Facebook Inc. said the U.S. Securities and Exchange Commission won’t take action against it for the controversy around its 2012 initial public offering.
“The events surrounding our IPO became the subject of various state and federal government inquiries,” Facebook said in a regulatory filing. “In May 2014, the Securities and Exchange Commission notified us that it had terminated its inquiry and that no enforcement action had been recommended by the SEC.”
The social network’s May 2012 IPO ran into multiple snafus when the stock dropped after going public and was also tarnished by a software malfunction that delayed trading. In the aftermath, retail customers damaged by the sudden fall in Facebook’s $38 share price filed civil lawsuits against the Menlo Park, California-based company.

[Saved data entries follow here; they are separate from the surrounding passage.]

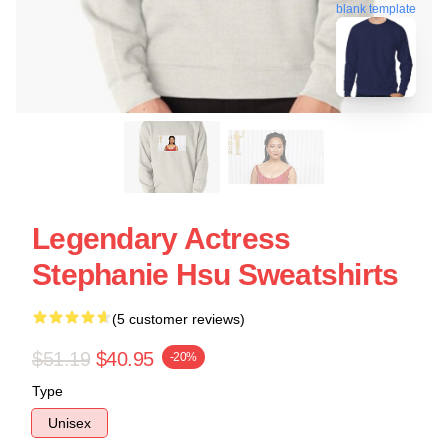
blank template
Legendary Actress
Stephanie Hsu Sweatshirts
(5 customer reviews)
$51.19
$40.95
-20%
Type
Unisex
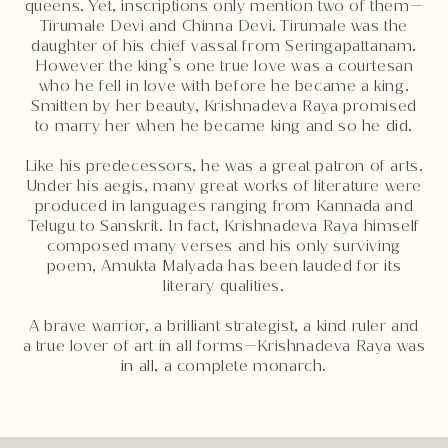
queens. Yet, inscriptions only mention two of them—
Tirumale Devi and Chinna Devi. Tirumale was the
daughter of his chief vassal from Seringapattanam.
However the king’s one true love was a courtesan
who he fell in love with before he became a king.
Smitten by her beauty, Krishnadeva Raya promised
to marry her when he became king and so he did.
Like his predecessors, he was a great patron of arts.
Under his aegis, many great works of literature were
produced in languages ranging from Kannada and
Telugu to Sanskrit. In fact, Krishnadeva Raya himself
composed many verses and his only surviving
poem, Amukta Malyada has been lauded for its
literary qualities.
A brave warrior, a brilliant strategist, a kind ruler and
a true lover of art in all forms—Krishnadeva Raya was
in all, a complete monarch.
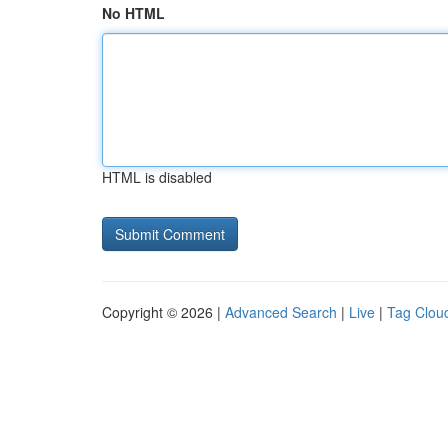
No HTML
HTML is disabled
Copyright © 2026 |
Advanced Search
|
Live
|
Tag Clou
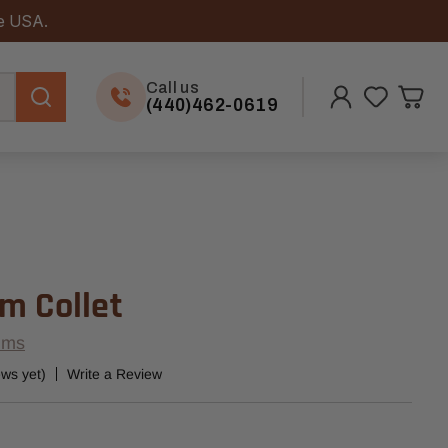
he USA.
Call us
(440)462-0619
m Collet
ems
ews yet)
Write a Review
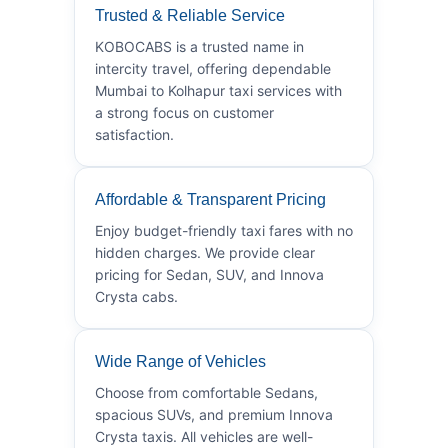
Trusted & Reliable Service
KOBOCABS is a trusted name in
intercity travel, offering dependable
Mumbai to Kolhapur taxi services with
a strong focus on customer
satisfaction.
Affordable & Transparent Pricing
Enjoy budget-friendly taxi fares with no
hidden charges. We provide clear
pricing for Sedan, SUV, and Innova
Crysta cabs.
Wide Range of Vehicles
Choose from comfortable Sedans,
spacious SUVs, and premium Innova
Crysta taxis. All vehicles are well-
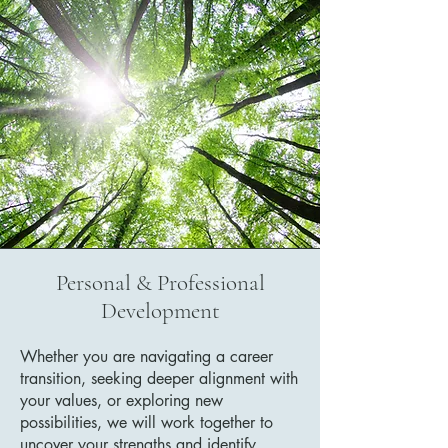
Personal & Professional
Development
Whether you are navigating a career
transition, seeking deeper alignment with
your values, or exploring new
possibilities, we will work together to
uncover your strengths and identify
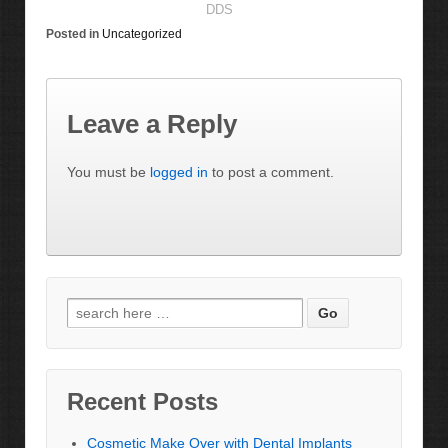
DDS
Posted in
Uncategorized
Leave a Reply
You must be
logged in
to post a comment.
Recent Posts
Cosmetic Make Over with Dental Implants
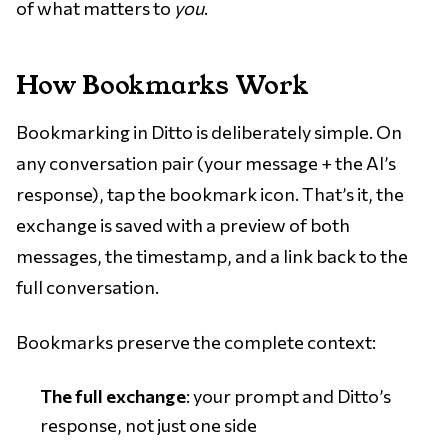
of what matters to
you
.
How Bookmarks Work
Bookmarking in Ditto is deliberately simple. On
any conversation pair (your message + the AI’s
response), tap the bookmark icon. That’s it, the
exchange is saved with a preview of both
messages, the timestamp, and a link back to the
full conversation.
Bookmarks preserve the complete context:
The full exchange
: your prompt and Ditto’s
response, not just one side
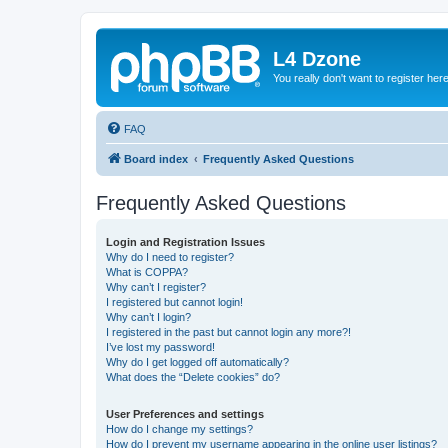
L4 Dzone
You really don't want to register her
FAQ
Board index
Frequently Asked Questions
Frequently Asked Questions
Login and Registration Issues
Why do I need to register?
What is COPPA?
Why can’t I register?
I registered but cannot login!
Why can’t I login?
I registered in the past but cannot login any more?!
I’ve lost my password!
Why do I get logged off automatically?
What does the “Delete cookies” do?
User Preferences and settings
How do I change my settings?
How do I prevent my username appearing in the online user listings?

The events led the SEC to probe Facebook’s IPO. The regulator’s initial focus was whether any material information was omitted from Facebook’s prospectus by the company, whether it shared bad news only with a select group, and whether sales people misrepresented demand for the social network stock to lure small investors.
Facebook’s stock, which lost half its value in the months following the IPO, has since recovered. Shares reached new highs this week after the company reported that second-quarter revenue rose 61 percent and profit more than doubled.
The stock rose less than 1 percent to $75.19 at the close in New York.
Vanessa Chan, a spokeswoman at Facebook, said she had no comment beyond the filing.
Facebook also said in the filing that it may extend the date for the close of its $19 billion acquisition of messaging startup WhatsApp Inc. Facebook had agreed to pay a termination fee of $1 billion cash and $1 billion stock if the deal didn’t close by August 19. The company said if certain conditions are satisfied, the closing period can extend to next year.
“We currently expect these conditions will be satisfied and that we will extend the date to August 19, 2015,” the company said.